> [Source data]

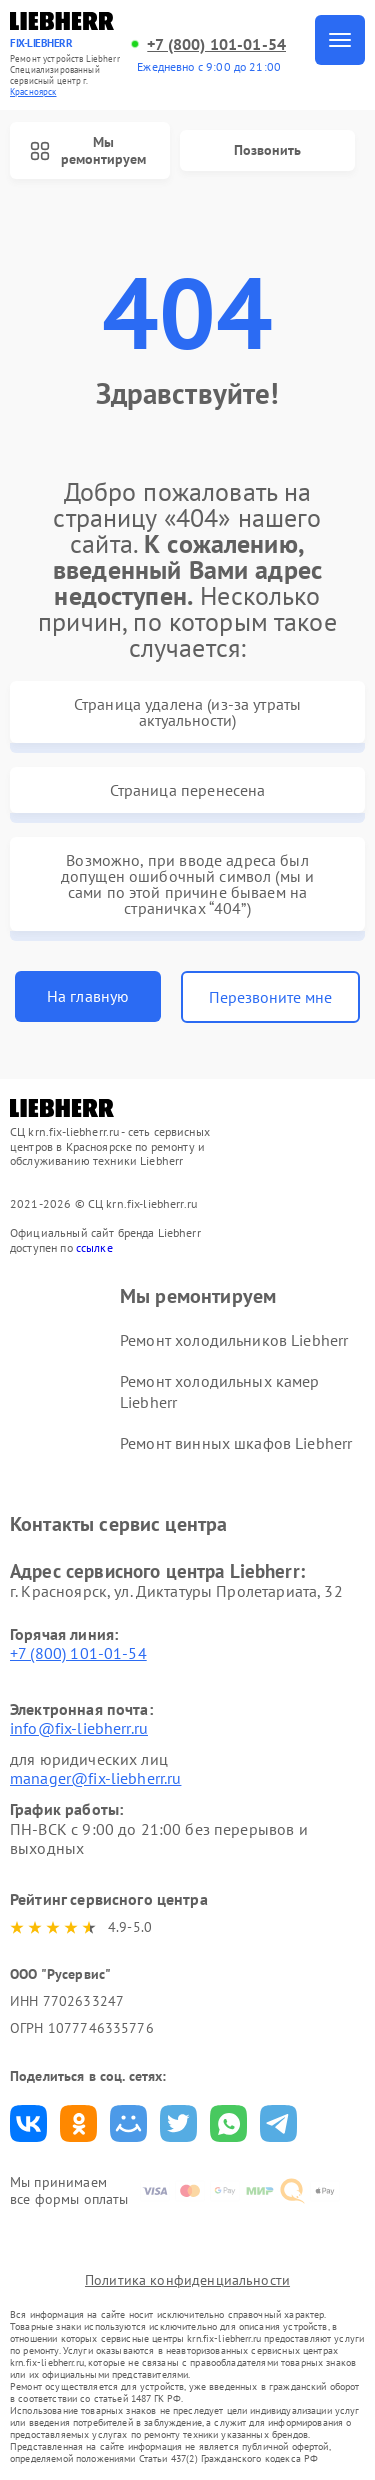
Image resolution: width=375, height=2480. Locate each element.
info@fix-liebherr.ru (79, 1728)
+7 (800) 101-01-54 (216, 44)
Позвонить (267, 150)
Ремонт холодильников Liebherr (234, 1340)
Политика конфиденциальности (187, 2280)
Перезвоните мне (270, 997)
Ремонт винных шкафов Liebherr (236, 1443)
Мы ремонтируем (88, 150)
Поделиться (28, 2123)
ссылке (94, 1247)
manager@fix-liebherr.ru (95, 1778)
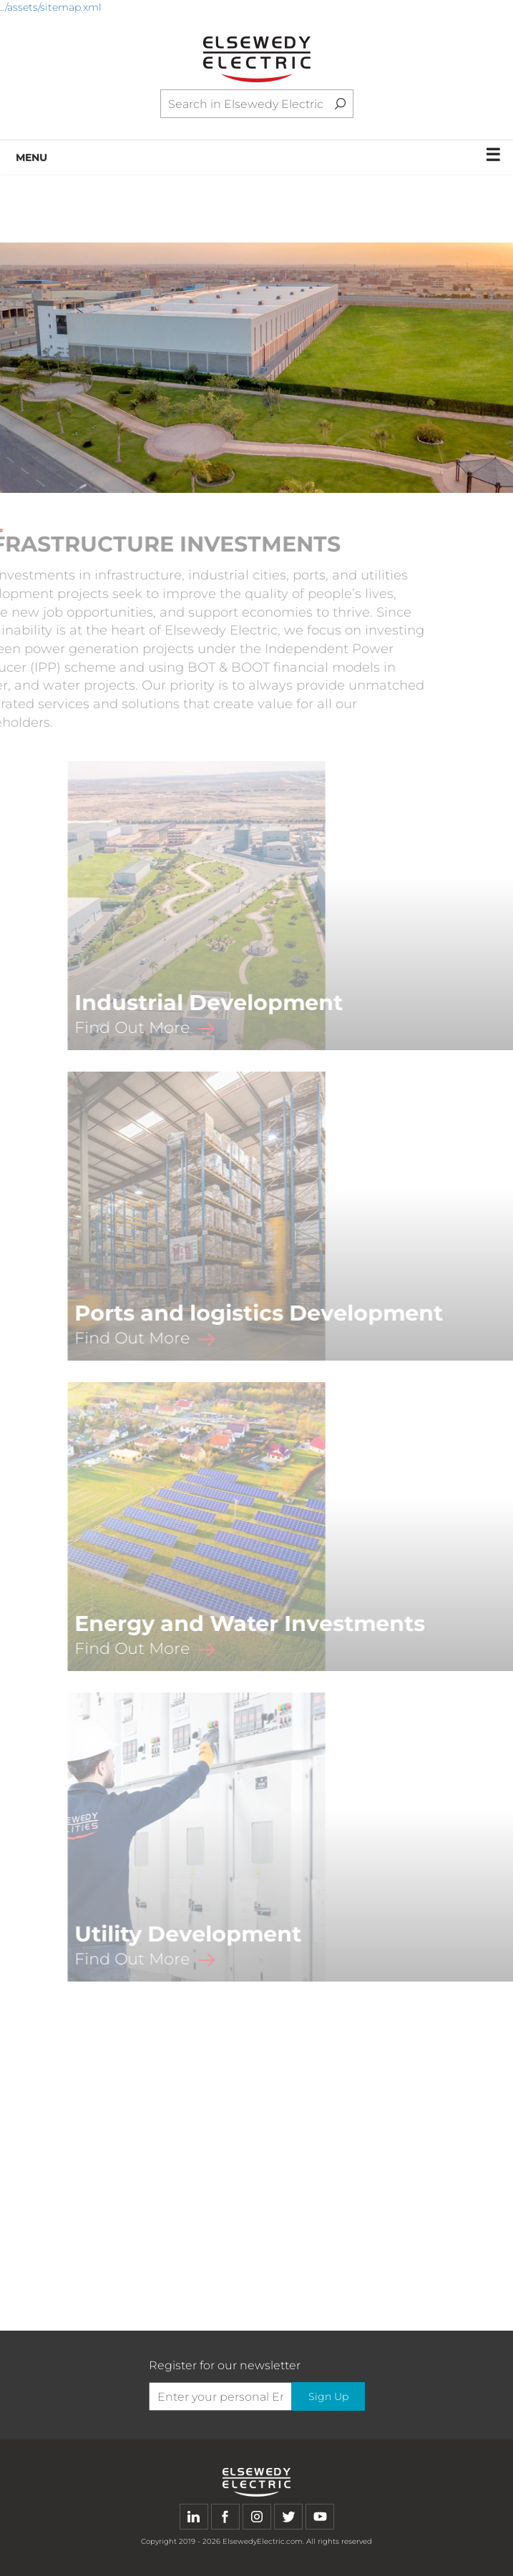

> [Problem] Could you return, word for word, every line from the line with "info@fix-liebherr.ru (79, 1728)" through the last line of the listing above, both ends included, without any pictures?

> [The answer]
info@fix-liebherr.ru (79, 1728)
+7 (800) 101-01-54 (216, 44)
Позвонить (267, 150)
Ремонт холодильников Liebherr (234, 1340)
Политика конфиденциальности (187, 2280)
Перезвоните мне (270, 997)
Ремонт винных шкафов Liebherr (236, 1443)
Мы ремонтируем (88, 150)
Поделиться (28, 2123)
ссылке (94, 1247)
manager@fix-liebherr.ru (95, 1778)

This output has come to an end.